Situated over 4,000 meters beneath the Pacific Ocean’s surface, the environment is pitch black and near freezing. With no sunlight penetration, the ocean floor unfolds as expansive, seemingly lifeless plains. Here, countless smooth, potato-sized rocks known as polymetallic nodules lie embedded in the sediment, untouched for millennia.
These nodules have gained global scientific and industrial attention due to their high concentrations of valuable metals like manganese, nickel, and cobalt, all critical components for modern battery technology and clean energy solutions. The greatest deposits are found in the Clarion-Clipperton Zone, a remote oceanic region stretching between Hawaii and Mexico that is becoming the focus of deep-sea mining discussions.

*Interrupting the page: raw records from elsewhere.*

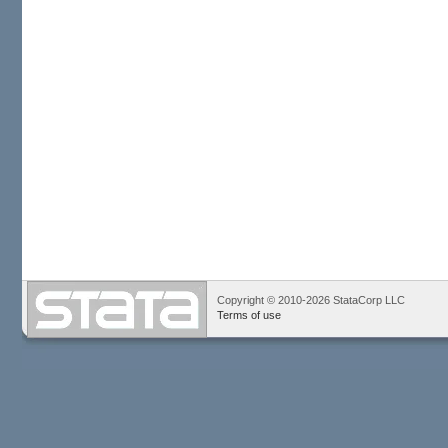
Copyright © 2010-2026 StataCorp LLC
Terms of use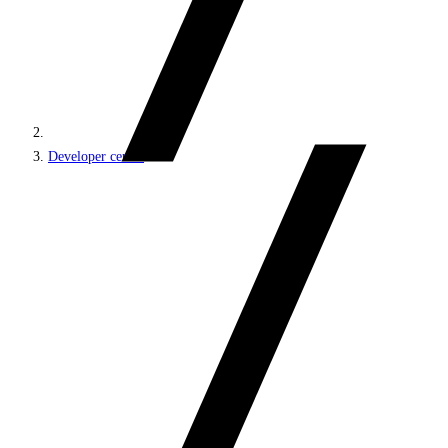
Developer center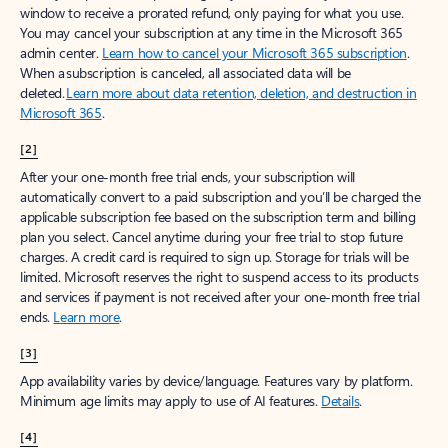
window to receive a prorated refund, only paying for what you use.
You may cancel your subscription at any time in the Microsoft 365
admin center.
Learn how to cancel your Microsoft 365 subscription
.
When a subscription is canceled, all associated data will be
deleted.
Learn more about data retention, deletion, and destruction in
Microsoft 365
.
[2]
After your one-month free trial ends, your subscription will
automatically convert to a paid subscription and you’ll be charged the
applicable subscription fee based on the subscription term and billing
plan you select. Cancel anytime during your free trial to stop future
charges. A credit card is required to sign up. Storage for trials will be
limited. Microsoft reserves the right to suspend access to its products
and services if payment is not received after your one-month free trial
ends.
Learn more
.
[3]
App availability varies by device/language. Features vary by platform.
Minimum age limits may apply to use of AI features.
Details
.
[4]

Researchers previously believed that oxygen in these depths slowly descended from surface waters, replenished by ocean circulation, with the seafloor being a zone consuming oxygen rather than generating it. This viewpoint has been challenged by the recent unexpected detection of dark oxygen—oxygen created without sunlight or traditional photosynthesis.
Probing Oxygen Dynamics in the Deep Sea
The breakthrough was achieved by Andrew Sweetman at the Scottish Association for Marine Science and his team, who set out to quantify oxygen consumption by benthic organisms in the Clarion-Clipperton Zone.
Using benthic chambers—devices that isolate a portion of seafloor and monitor chemical shifts over time—the researchers expected oxygen levels inside these enclosures to steadily decline, a measure of respiration in seafloor sediments. These chambers are standard tools in marine research.

Contrary to expectations, oxygen concentrations rose significantly during the experiments—sometimes surpassing levels in the surrounding seawater. The July 2024 publication in Nature Geoscience details repeated controlled measurements confirming this phenomenon.
Subsequent analysis revealed that these polymetallic nodules exhibited voltage readings near one volt, suggesting that internal electrical gradients might drive electrolysis—the splitting of seawater molecules into hydrogen and oxygen—in complete darkness.
Natural Geobatteries Beneath the Waves
The unique layered structure of polymetallic nodules, composed of manganese, nickel, and cobalt built up over millions of years, creates chemically intricate, electrically conductive formations on the ocean floor.
Potential minute voltage differences across their mineral layers could facilitate electrolysis without light, setting them apart from photosynthesis, the dominant oxygen-producing process on Earth. This finding proposes a fascinating, previously unconsidered role for rocks in generating oxygen in deep-ocean ecosystems.

The Deep Sea Conservation Coalition highlights this groundbreaking discovery, emphasizing that polymetallic nodules grow at an extremely slow pace and may play a vital ecological role beyond hosting marine life.
Implications Amid Growing Mining Interests
The Clarion-Clipperton Zone is recognized as one of the most metal-rich seabed regions on the planet. Industry sources like Ocean Mining Intel describe its enormous reserves of manganese, nickel, and cobalt, positioning it as a hotspot for upcoming deep-sea mining ventures.
While companies promote the extraction of these metals to fuel large-scale battery manufacturing, marine ecologists investigate the environmental consequences of disrupting these nodules. The revelation that these rocks may also be generating dark oxygen adds a new dimension to understanding the seafloor ecosystem and informs the debate on sustainable resource extraction.
Certain stakeholders raise concerns about whether the observed oxygen increases result from genuine natural processes or measurement inconsistencies. However, the authors of the Nature Geoscience study affirm the rigor and reproducibility of their results while calling for further investigation to fully unravel the mechanisms behind this oxygen generation.